“Mountain of Health”
Clinton was originally settled in 1805 at the junction of the Natchez Trace and Old Vicksburg Road.
For thousands of years, Native Americans, particularly the Choctaws, lived in the Mississippi territory and frequented the land that would become the City of Clinton. The Native Americans created the hundreds of miles-long footpath of the Natchez Trace. The trail’s stop in Clinton is the result of the area’s wealth of natural springs.

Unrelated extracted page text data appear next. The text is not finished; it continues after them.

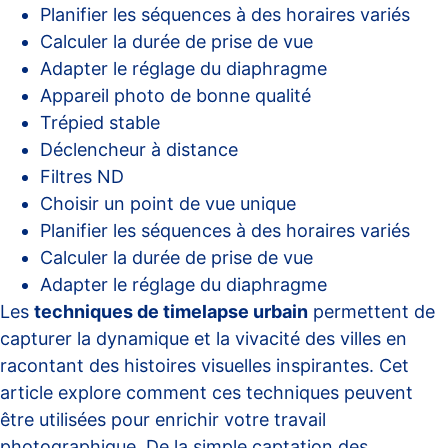
Planifier les séquences à des horaires variés
Calculer la durée de prise de vue
Adapter le réglage du diaphragme
Appareil photo de bonne qualité
Trépied stable
Déclencheur à distance
Filtres ND
Choisir un point de vue unique
Planifier les séquences à des horaires variés
Calculer la durée de prise de vue
Adapter le réglage du diaphragme
Les
techniques de timelapse urbain
permettent de
capturer la dynamique et la vivacité des villes en
racontant des histoires visuelles inspirantes. Cet
article explore comment ces techniques peuvent
être utilisées pour enrichir votre travail
photographique. De la simple captation des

Exploration and Colonization
White Spanish explorers claimed the land of the Mississippi Territory (the land composing present-day Mississippi and Alabama), but it was the British who ceded it to the US after the American Revolution. The Mississippi Territory was established in 1798.
Treaty at Doak’s Stand
The Commissioner of Mississippi, Thomas Hinds, and General Andrew Jackson formalized a treaty with the Choctaw Indianas for purchase of a large part of their land in Mississippi. They met with a large Choctaw delegation led by Chief Pushmataha in October 1820 on the Natchez Trace at a trading post called Doak’s Stand. The Choctaws were given $20,000 and a territory to live in what is present-day Arkansas.
At the public sale of lands of the Choctaw Cession in November, 1823, Governor Walter Leake purchased two half-sections of land lying adjacent to Robinson Spring.

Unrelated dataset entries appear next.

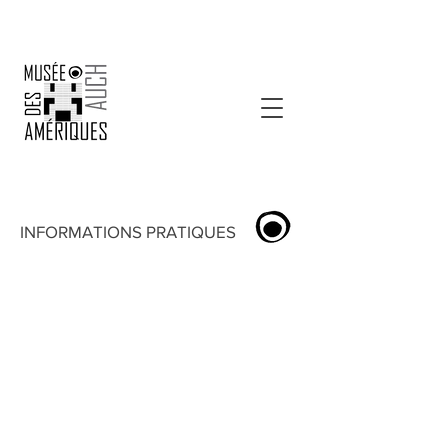
INFORMATIONS PRATIQUES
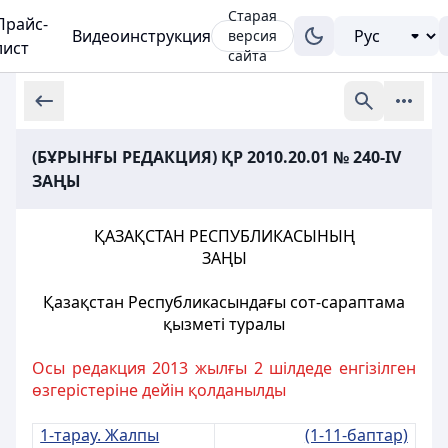
Старая
Прайс-
Видеоинструкция
версия
лист
сайта
(БҰРЫНҒЫ РЕДАКЦИЯ) ҚР 2010.20.01 № 240-IV
ЗАҢЫ
ҚАЗАҚСТАН РЕСПУБЛИКАСЫНЫҢ
ЗАҢЫ
Қазақстан Республикасындағы сот-сараптама
қызметі туралы
Осы редакция 2013 жылғы 2 шілдеде енгізілген
өзгерістеріне дейін қолданылды
1-тарау. Жалпы
(1-11-баптар)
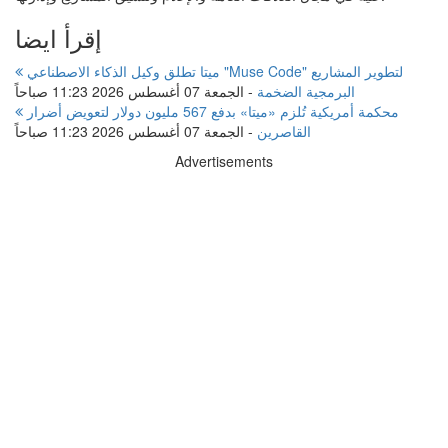
إقرأ ايضا
ميتا تطلق وكيل الذكاء الاصطناعي "Muse Code" لتطوير المشاريع
البرمجية الضخمة
-
الجمعة 07 أغسطس 2026 11:23 صباحاً
محكمة أمريكية تُلزم «ميتا» بدفع 567 مليون دولار لتعويض أضرار
القاصرين
-
الجمعة 07 أغسطس 2026 11:23 صباحاً
Advertisements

On the land he built a two-story brick home (the first brick home in Hinds County), and moved in two years later in March 1825. He lived there for eight months, dying in November. He had named the home “Mount Salus” meaning mountain of health, and the citizens of Clinton adopted the name for the town. The home was destroyed by fire in the 1920s.
In 1828, the city was re-named Clinton in honor of DeWitt Clinton, a former governor of New York.